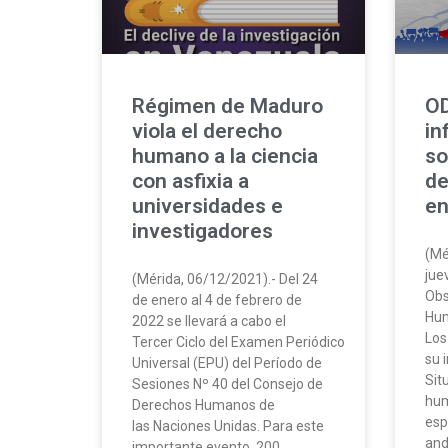
Régimen de Maduro
OD
viola el derecho
in
humano a la ciencia
so
con asfixia a
de
universidades e
en
investigadores
(Mé
jue
(Mérida, 06/12/2021).- Del 24
Obs
de enero al 4 de febrero de
Hum
2022 se llevará a cabo el
Los
Tercer Ciclo del Examen Periódico
su 
Universal (EPU) del Período de
Sit
Sesiones Nº 40 del Consejo de
hum
Derechos Humanos de
esp
las Naciones Unidas. Para este
and
importante evento, 200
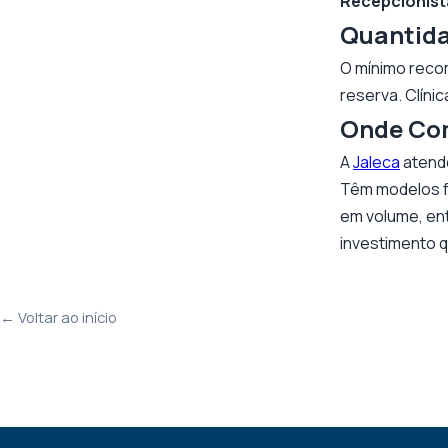
Recepcionist
Quantidad
O mínimo recom
reserva. Clíni
Onde Co
A
Jaleca
atende
Têm modelos f
em volume, ent
investimento q
← Voltar ao início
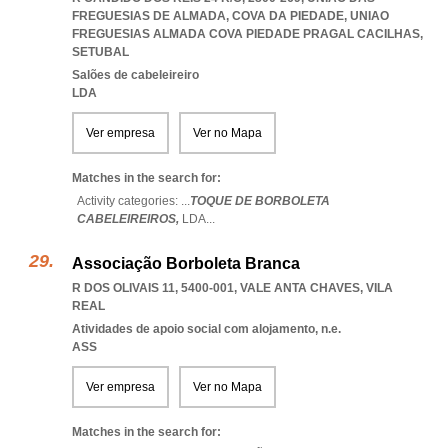
FREGUESIAS DE ALMADA, COVA DA PIEDADE
,
UNIAO
FREGUESIAS ALMADA COVA PIEDADE PRAGAL CACILHAS
,
SETUBAL
Salões de cabeleireiro
LDA
Ver empresa
Ver no Mapa
Matches in the search for:
Activity categories: ...
TOQUE DE BORBOLETA
CABELEIREIROS,
LDA
...
Associação Borboleta Branca
R DOS OLIVAIS 11, 5400-001
,
VALE ANTA CHAVES
,
VILA
REAL
Atividades de apoio social com alojamento, n.e.
ASS
Ver empresa
Ver no Mapa
Matches in the search for:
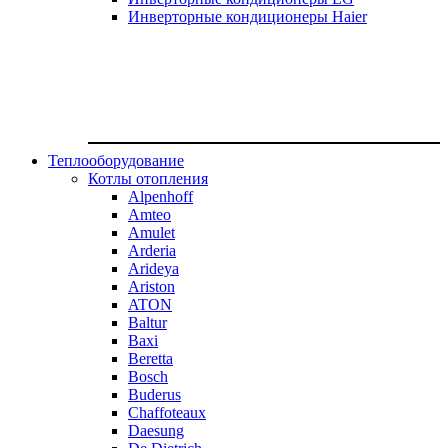
Инверторные кондиционеры Haier
Теплооборудование
Котлы отопления
Alpenhoff
Amteo
Amulet
Arderia
Arideya
Ariston
ATON
Baltur
Baxi
Beretta
Bosch
Buderus
Chaffoteaux
Daesung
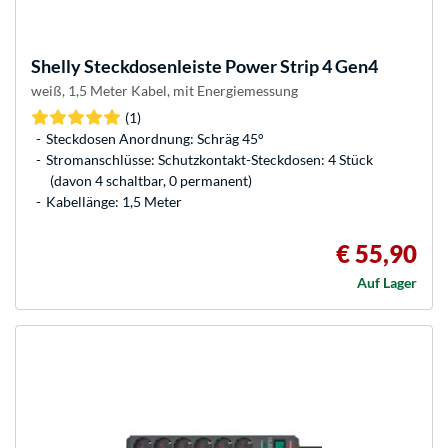
Shelly
Steckdosenleiste Power Strip 4 Gen4
weiß, 1,5 Meter Kabel, mit Energiemessung
(1)
Steckdosen Anordnung: Schräg 45°
Stromanschlüsse: Schutzkontakt-Steckdosen: 4 Stück
(davon 4 schaltbar, 0 permanent)
Kabellänge: 1,5 Meter
€ 55,90
Auf Lager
|---|
How many lines of the material above contain the word "COVA"? Answer with the number only.

2